Peter Schiff’s primary point is that bitcoin has become akin to a religion. He insists that those holding bitcoin are living in a fantasy world, and believe they will get rich by holding on to bitcoin.
Whether religion is an appropriate analogy or not, the point remains the same: that bitcoin bowls are pushing all-in based on a number of arguments that don’t stand up to either logical or economic reality.
If we were to set aside every single bearish argument for bitcoin, Peter Schiff still has a very good point when he mentions that
“when you’re in a bubble, you can’t see the bubble”.
Whether bitcoin has any future value or not, whether it is the pending replacement for fiat currency or not, and whether it is the second coming of the Messiah or not, there is no basis for bitcoin to be worth its current trading value.
This is Peter Schiff’s ultimate point about being in a bubble.

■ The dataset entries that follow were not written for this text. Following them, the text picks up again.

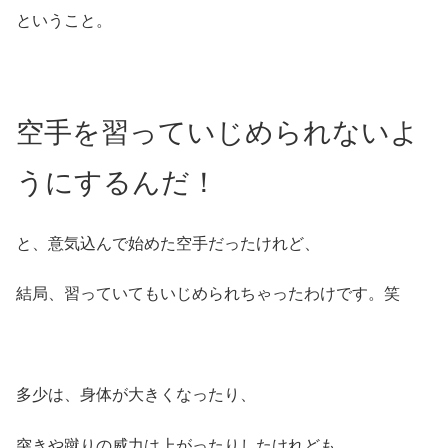
ということ。
空手を習っていじめられないよ
うにするんだ！
と、意気込んで始めた空手だったけれど、
結局、習っていてもいじめられちゃったわけです。笑
多少は、身体が大きくなったり、
突きや蹴りの威力は上がったりしたけれども、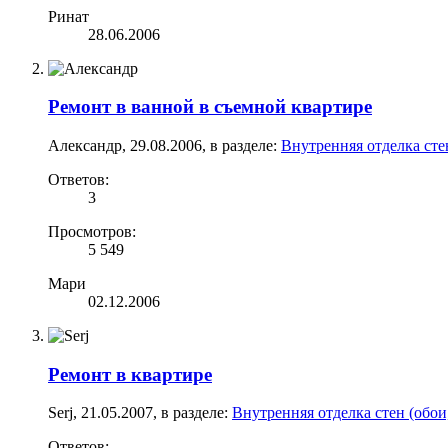
Ринат
28.06.2006
Ремонт в ванной в съемной квартире
Александр
,
29.08.2006
, в разделе:
Внутренняя отделка сте
Ответов:
3
Просмотров:
5 549
Мари
02.12.2006
Ремонт в квартире
Serj
,
21.05.2007
, в разделе:
Внутренняя отделка стен (обои
Ответов: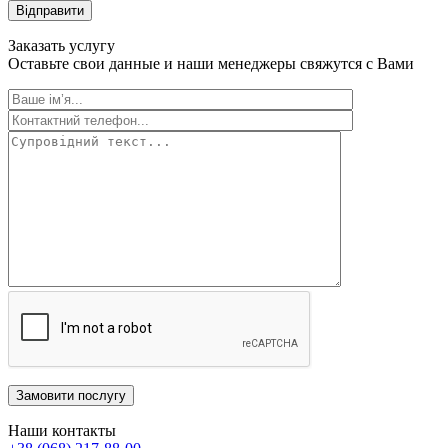
Відправити
Заказать услугу
Оставьте свои данные и наши менеджеры свяжутся с Вами
Замовити послугу
Наши контакты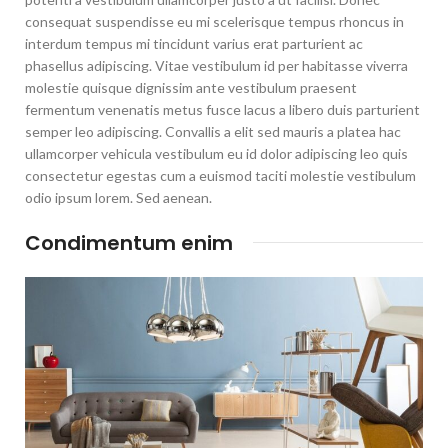
consequat suspendisse eu mi scelerisque tempus rhoncus in
interdum tempus mi tincidunt varius erat parturient ac
phasellus adipiscing. Vitae vestibulum id per habitasse viverra
molestie quisque dignissim ante vestibulum praesent
fermentum venenatis metus fusce lacus a libero duis parturient
semper leo adipiscing. Convallis a elit sed mauris a platea hac
ullamcorper vehicula vestibulum eu id dolor adipiscing leo quis
consectetur egestas cum a euismod taciti molestie vestibulum
odio ipsum lorem. Sed aenean.
Condimentum enim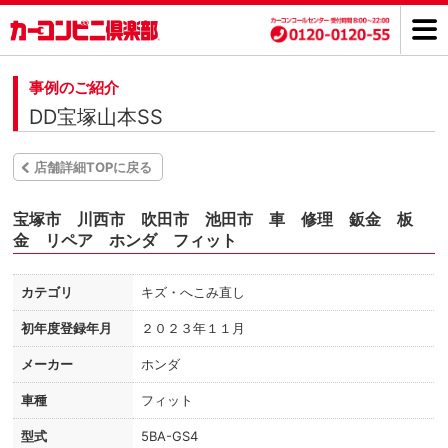
事例のご紹介
DD宝塚山本SS
店舗詳細TOPに戻る
宝塚市 川西市 吹田市 池田市 車 修理 鈑金 板
金 リペア ホンダ フィット
カテゴリ
キズ・へこみ直し
初年度登録年月
２０２３年１１月
メーカー
ホンダ
車種
フィット
型式
5BA-GS4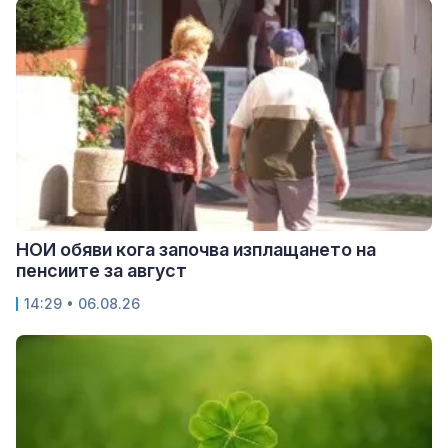
НОИ обяви кога започва изплащането на
пенсиите за август
14:29 • 06.08.26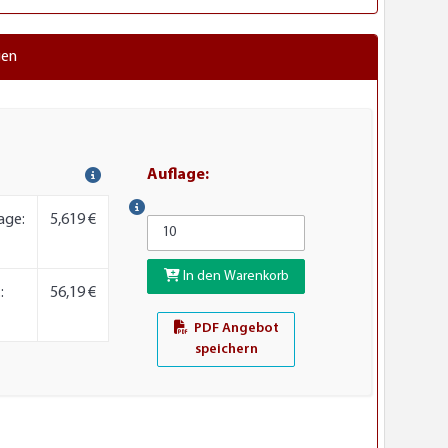
gen
Auflage:
age:
5,619 €
In den Warenkorb
:
56,19 €
PDF Angebot
speichern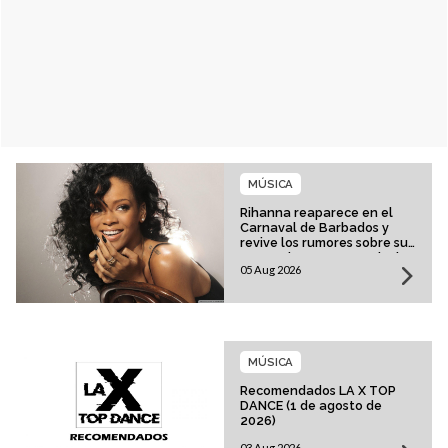
MÚSICA
Rihanna reaparece en el
Carnaval de Barbados y
revive los rumores sobre su
esperado regreso musical
05 Aug 2026
MÚSICA
Recomendados LA X TOP
DANCE (1 de agosto de
2026)
03 Aug 2026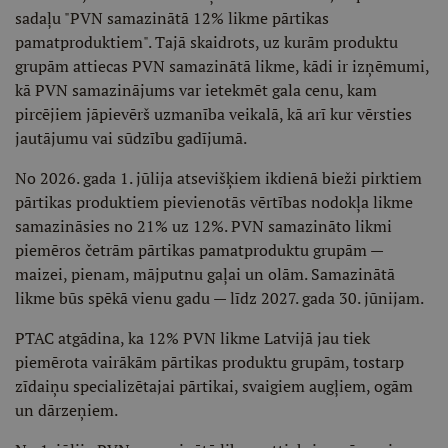
sadaļu "PVN samazinātā 12% likme pārtikas
pamatproduktiem". Tajā skaidrots, uz kurām produktu
grupām attiecas PVN samazinātā likme, kādi ir izņēmumi,
kā PVN samazinājums var ietekmēt gala cenu, kam
pircējiem jāpievērš uzmanība veikalā, kā arī kur vērsties
jautājumu vai sūdzību gadījumā.
No 2026. gada 1. jūlija atsevišķiem ikdienā bieži pirktiem
pārtikas produktiem pievienotās vērtības nodokļa likme
samazināsies no 21% uz 12%. PVN samazināto likmi
piemēros četrām pārtikas pamatproduktu grupām —
maizei, pienam, mājputnu gaļai un olām. Samazinātā
likme būs spēkā vienu gadu — līdz 2027. gada 30. jūnijam.
PTAC atgādina, ka 12% PVN likme Latvijā jau tiek
piemērota vairākām pārtikas produktu grupām, tostarp
zīdaiņu specializētajai pārtikai, svaigiem augļiem, ogām
un dārzeņiem.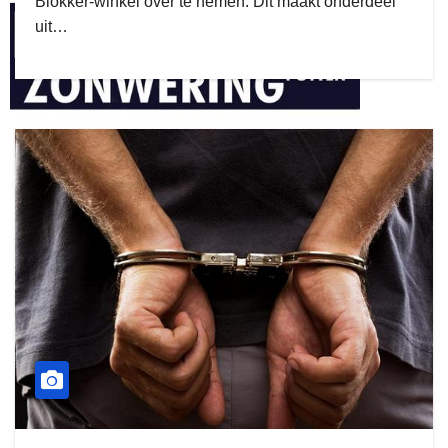
Blokker-winkel over te nemen. Dit maakt onderdeel
uit…
henkvandeberg
duo montage
gijs zwart interieurbouw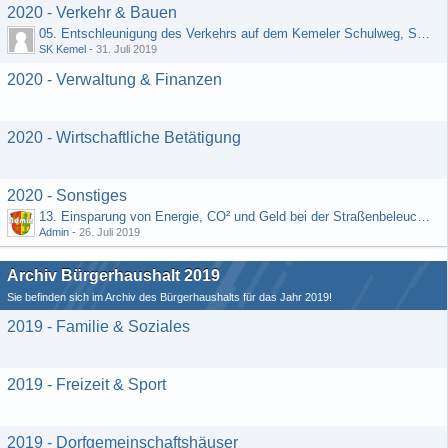
2020 - Verkehr & Bauen
05. Entschleunigung des Verkehrs auf dem Kemeler Schulweg, Straße "Schäfers Resch"
SK Kemel
-
31. Juli 2019
2020 - Verwaltung & Finanzen
2020 - Wirtschaftliche Betätigung
2020 - Sonstiges
13. Einsparung von Energie, CO² und Geld bei der Straßenbeleuchtung (Vorschlag von H. Rädiker, Laufenselden)
Admin
-
26. Juli 2019
Archiv Bürgerhaushalt 2019
Sie befinden sich im Archiv des Bürgerhaushalts für das Jahr 2019!
2019 - Familie & Soziales
2019 - Freizeit & Sport
2019 - Dorfgemeinschaftshäuser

A bubble implies that the price of a given security or securities has vastly exceeded their intrinsic value. It also implies that the current trading price exceeds any reasonable notion of a discounted future value.
With the exception of collectibles, every asset can be pegged in terms of value in some way, as can its possible future value. When we look at the dot-com bubble of 2000, the entire stock market was in a bubble because investors were placing impossibly unrealistic current and future values on thousands of securities.
Yet bitcoin bulls will readily admit that the value of bitcoin is not tied to anything. It has no intrinsic value so how could it be in a bubble?
This is logically fallacious.
The very fact that bitcoin is not linked to any hard asset with a determinable value by definition means it is not worth anything.
Its value is determined solely by the price of the last trade, which is based entirely on speculation. What does X believe Y will pay for it? What does Y believe Z will pay for it?
Bitcoin is thus valued solely on the basis of psychology.
Bitcoin bulls will say,
“So is everything else!”
That’s not true. As mentioned, every other asset has a determinable value based on the present value of its future discounted cash flow.
Where Peter Schiff gets things wrong is his love for gold.
Gold has a hard asset is also tied to psychology. However, gold does have proven long-term value as a store for wealth. This has been the case for thousands of years.
That does not make gold a good investment. Gold has no direct ability to generate cash flow. It certainly can be used as collateral for which someone can borrow money and generate cash flow from that leverage, but that’s not direct cash flow.
The real return on gold over the past 200 years is about 160 percent or about 0.8 percent per year. Even as an asset that is not correlated to the stock market, it has provided a very poor return.
Yet I will take gold any day over bitcoin if I am forced to buy and hold either one. Bitcoin could go to zero tomorrow. Gold never will.